There is simply no substantial evidence that George accepted early retirement for the purpose of shirking his responsibilities to his ex-wife, the finding referred to in Philbin v. Philbin (1971) 19 Cal.App.3d 115 [96 Cal.Rptr. 408] and in In re Marriage of Williams (1984) 155 Cal.App.3d 57 [202 Cal.Rptr. 10] as triggering use of the “ability to earn” standard. Further, the trial court made no such express finding, nor does the trial court’s comments on George’s awareness that his income would plummet when he retired and that his health appeared sound, reasonably support such a finding by implication. Unlike the majority, I do not find facts in this record rendering George’s motivation in retiring “suspect,” at least in the context it is employed, i.e., an intent to deprive Betty of support.
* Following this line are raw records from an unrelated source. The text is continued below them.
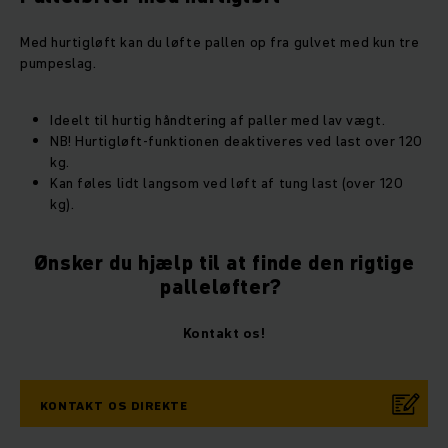
Med hurtigløft kan du løfte pallen op fra gulvet med kun tre
pumpeslag.
Ideelt til hurtig håndtering af paller med lav vægt.
NB! Hurtigløft-funktionen deaktiveres ved last over 120
kg.
Kan føles lidt langsom ved løft af tung last (over 120
kg).
Ønsker du hjælp til at finde den rigtige
palleløfter?
Kontakt os!
KONTAKT OS DIREKTE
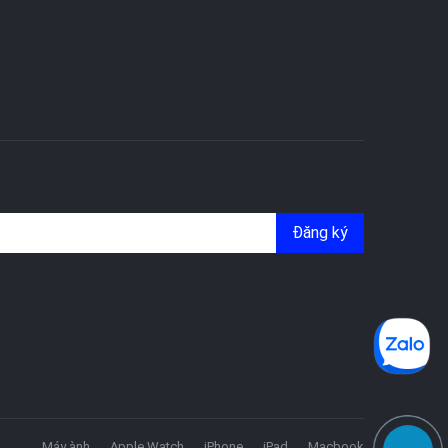
Đăng ký
Máy ành
Apple Watch
iPhone
iPad
Macbook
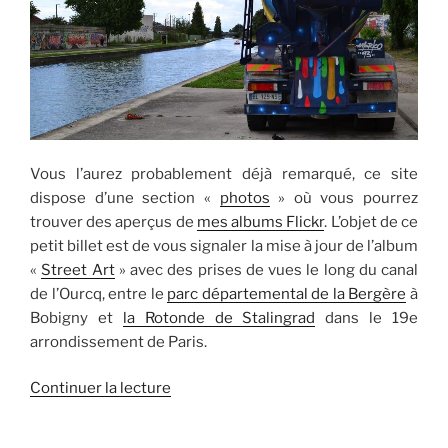
Vous l’aurez probablement déjà remarqué, ce site
dispose d’une section «
photos
» où vous pourrez
trouver des aperçus de
mes albums Flickr
. L’objet de ce
petit billet est de vous signaler la mise à jour de l’album
«
Street Art
» avec des prises de vues le long du canal
de l’Ourcq, entre le
parc départemental de la Bergère
à
Bobigny et
la Rotonde de Stalingrad
dans le 19e
arrondissement de Paris.
de
Continuer la lecture
« ‘De
l’art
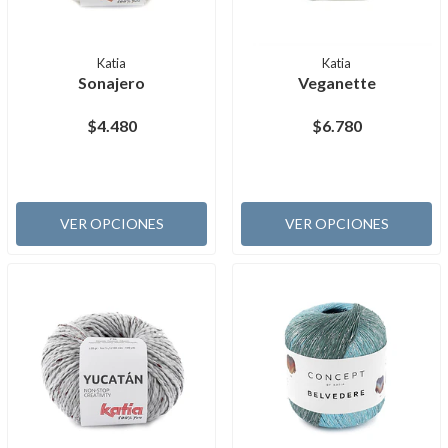
Katia
Katia
Sonajero
Veganette
$4.480
$6.780
VER OPCIONES
VER OPCIONES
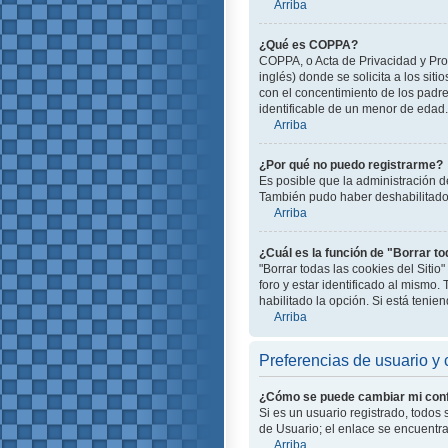
Arriba
¿Qué es COPPA?
COPPA, o Acta de Privacidad y Pro
inglés) donde se solicita a los siti
con el concentimiento de los padr
identificable de un menor de edad.
Arriba
¿Por qué no puedo registrarme?
Es posible que la administración d
También pudo haber deshabilitado e
Arriba
¿Cuál es la función de "Borrar to
"Borrar todas las cookies del Siti
foro y estar identificado al mismo
habilitado la opción. Si está teni
Arriba
Preferencias de usuario y 
¿Cómo se puede cambiar mi conf
Si es un usuario registrado, todos
de Usuario; el enlace se encuentra 
Arriba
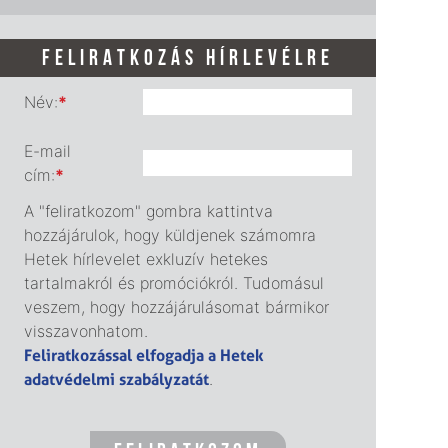
FELIRATKOZÁS HÍRLEVÉLRE
Név:
*
E-mail
cím:
*
A "feliratkozom" gombra kattintva
hozzájárulok, hogy küldjenek számomra
Hetek hírlevelet exkluzív hetekes
tartalmakról és promóciókról. Tudomásul
veszem, hogy hozzájárulásomat bármikor
visszavonhatom.
Feliratkozással elfogadja a Hetek
adatvédelmi szabályzatát
.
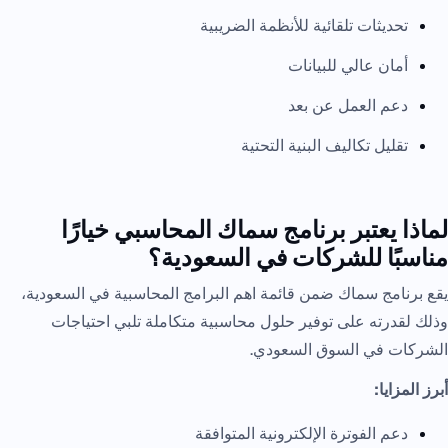
تحديثات تلقائية للأنظمة الضريبية
أمان عالي للبيانات
دعم العمل عن بعد
تقليل تكاليف البنية التحتية
لماذا يعتبر برنامج سماك المحاسبي خيارًا
مناسبًا للشركات في السعودية؟
يقع برنامج سماك ضمن قائمة اهم البرامج المحاسبية في السعودية،
وذلك لقدرته على توفير حلول محاسبية متكاملة تلبي احتياجات
الشركات في السوق السعودي.
أبرز المزايا:
دعم الفوترة الإلكترونية المتوافقة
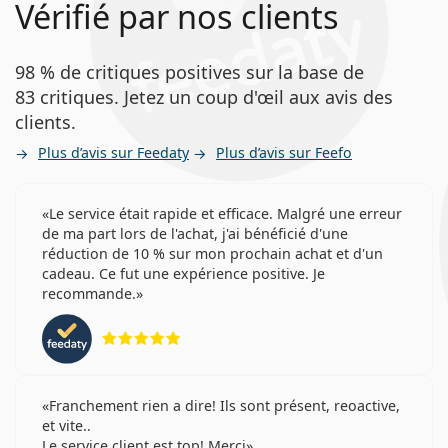
Vérifié par nos clients
98 % de critiques positives sur la base de
83 critiques. Jetez un coup d'œil aux avis des
clients.
Plus d’avis sur Feedaty
Plus d’avis sur Feefo
Le service était rapide et efficace. Malgré une erreur
de ma part lors de l'achat, j'ai bénéficié d'une
réduction de 10 % sur mon prochain achat et d'un
cadeau. Ce fut une expérience positive. Je
recommande.
évaluation 5 sur 5
Franchement rien a dire! Ils sont présent, reoactive,
et vite..
Le service client est top! Merci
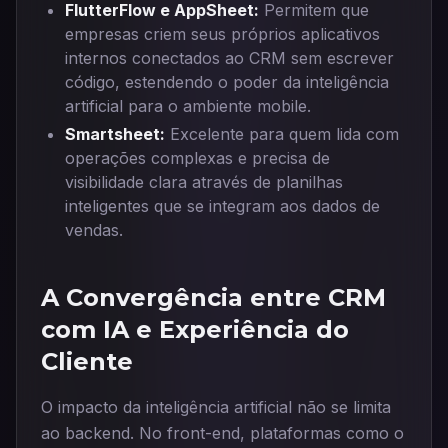
FlutterFlow e AppSheet:
Permitem que
empresas criem seus próprios aplicativos
internos conectados ao CRM sem escrever
código, estendendo o poder da inteligência
artificial para o ambiente mobile.
Smartsheet:
Excelente para quem lida com
operações complexas e precisa de
visibilidade clara através de planilhas
inteligentes que se integram aos dados de
vendas.
A Convergência entre CRM
com IA e Experiência do
Cliente
O impacto da inteligência artificial não se limita
ao backend. No front-end, plataformas como o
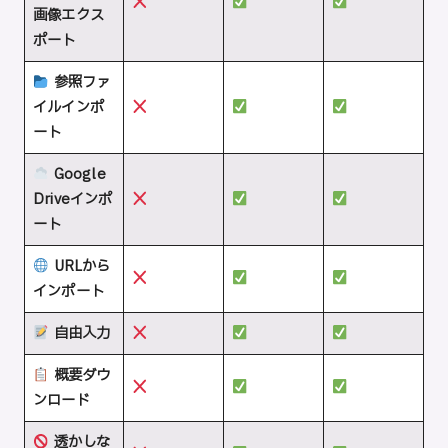
画像エクス
ポート
参照ファ
イルインポ
ート
Google
Driveインポ
ート
URLから
インポート
自由入力
概要ダウ
ンロード
透かしな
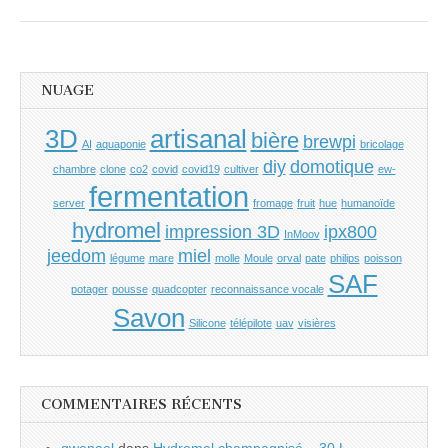
NUAGE
3D
artisanal
bière
brewpi
AI
aquaponie
bricolage
diy
domotique
chambre
clone
co2
covid
covid19
cultiver
ew-
fermentation
server
fromage
fruit
hue
humanoïde
hydromel
impression 3D
ipx800
InMoov
jeedom
miel
légume
mare
molle
Moule
orval
pate
philips
poisson
SAF
potager
pousse
quadcopter
reconnaissance vocale
Savon
Silicone
télépilote
uav
visières
COMMENTAIRES RÉCENTS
Even so, I agree the circumstances as presented on this record do not necessitate our addressing the significant hypothetical issue posited regarding whether persons eligible for age or service retirements can be forced to continue working solely because their ex-spouse’s support needs cannot otherwise be met. The issue is important and complex, but the defect in the present case is only that the trial court did not exercise discretion based on George’s actual ability to pay, a consideration requiring an evaluation not only of income but of separate property assets. (See Civ. Code, § 4801, subd. (a)(3).) For instance, when George took early retirement he was not only free to “vacation” early, he also freed more than $50,000 in retirement benefits and was able to shunt some $70,000 of potentially income-producing capital into a real property nonincome-producing home. That George’s income needs are such that he can elect to forgo maximizing his current income in favor of a long-time investment in a home suggests there are several relevant factors for the court to evaluate.1 Thus, I would reverse the *597order of spousal support insofar as it denies modification and remand to the trial court for further findings in which the personal assets of each party are evaluated in conjunction with other relevant factors.
We note also George lists a monthly rental for a mobile home space but lists no mobile home as an asset nor explains why he is making monthly payments both on a home and a mobile home space.